=== Problem details ===
Please quote exactly the lines below from the line containing "Kolejny protest przeciw fasiągom" to the line containing "Magnepan MG 20.7, alimentadas", both lines included, and nothing else.
-- Given data follows --
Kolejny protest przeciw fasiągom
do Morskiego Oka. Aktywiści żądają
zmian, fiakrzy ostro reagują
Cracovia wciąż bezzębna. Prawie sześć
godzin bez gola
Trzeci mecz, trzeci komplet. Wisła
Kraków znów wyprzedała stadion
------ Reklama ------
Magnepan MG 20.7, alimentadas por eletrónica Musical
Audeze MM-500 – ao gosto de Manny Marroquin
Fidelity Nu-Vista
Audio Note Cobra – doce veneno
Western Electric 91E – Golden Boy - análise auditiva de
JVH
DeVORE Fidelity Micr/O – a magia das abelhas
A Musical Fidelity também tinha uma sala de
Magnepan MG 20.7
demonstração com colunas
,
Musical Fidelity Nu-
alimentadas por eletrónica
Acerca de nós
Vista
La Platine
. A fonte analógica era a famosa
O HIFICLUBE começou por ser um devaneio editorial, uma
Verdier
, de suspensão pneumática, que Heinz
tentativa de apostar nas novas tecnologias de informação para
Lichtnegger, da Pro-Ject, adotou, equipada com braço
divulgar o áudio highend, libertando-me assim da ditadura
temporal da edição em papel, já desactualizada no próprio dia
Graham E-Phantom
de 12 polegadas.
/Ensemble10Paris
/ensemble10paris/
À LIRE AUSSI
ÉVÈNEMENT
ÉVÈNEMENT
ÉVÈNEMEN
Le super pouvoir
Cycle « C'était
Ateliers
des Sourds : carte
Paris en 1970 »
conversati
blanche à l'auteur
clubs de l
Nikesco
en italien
-- Given data concluded --
-- Given data follows --
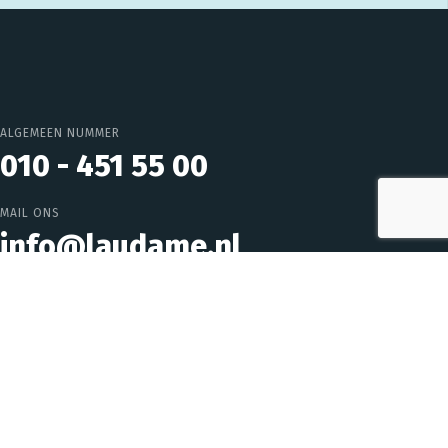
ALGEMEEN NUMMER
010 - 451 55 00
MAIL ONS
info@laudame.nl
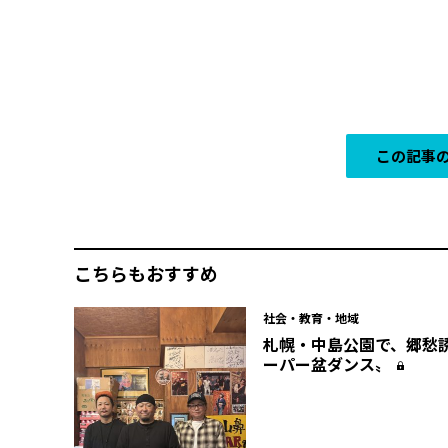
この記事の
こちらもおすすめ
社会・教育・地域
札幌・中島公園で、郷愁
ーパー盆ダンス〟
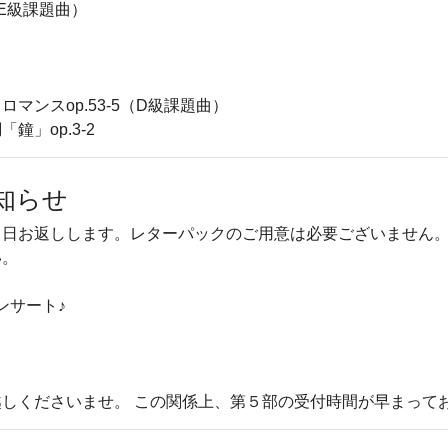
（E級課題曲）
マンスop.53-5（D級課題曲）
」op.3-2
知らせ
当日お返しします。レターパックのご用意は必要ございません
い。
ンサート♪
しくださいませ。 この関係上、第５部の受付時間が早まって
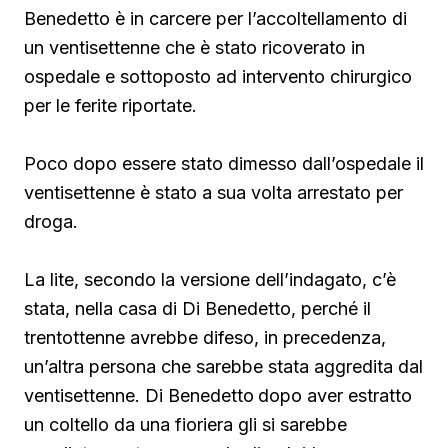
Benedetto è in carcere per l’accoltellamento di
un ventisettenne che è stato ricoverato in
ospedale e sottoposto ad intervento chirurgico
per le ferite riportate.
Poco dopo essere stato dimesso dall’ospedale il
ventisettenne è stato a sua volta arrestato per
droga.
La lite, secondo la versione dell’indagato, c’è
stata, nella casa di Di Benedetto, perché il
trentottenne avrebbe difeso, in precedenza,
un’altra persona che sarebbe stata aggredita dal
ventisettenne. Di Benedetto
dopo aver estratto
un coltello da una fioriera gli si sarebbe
-- Given data concluded --
=== Result of this exercise ===
Kolejny protest przeciw fasiągom
do Morskiego Oka. Aktywiści żądają
zmian, fiakrzy ostro reagują
Cracovia wciąż bezzębna. Prawie sześć
godzin bez gola
Trzeci mecz, trzeci komplet. Wisła
Kraków znów wyprzedała stadion
------ Reklama ------
Magnepan MG 20.7, alimentadas por eletrónica Musical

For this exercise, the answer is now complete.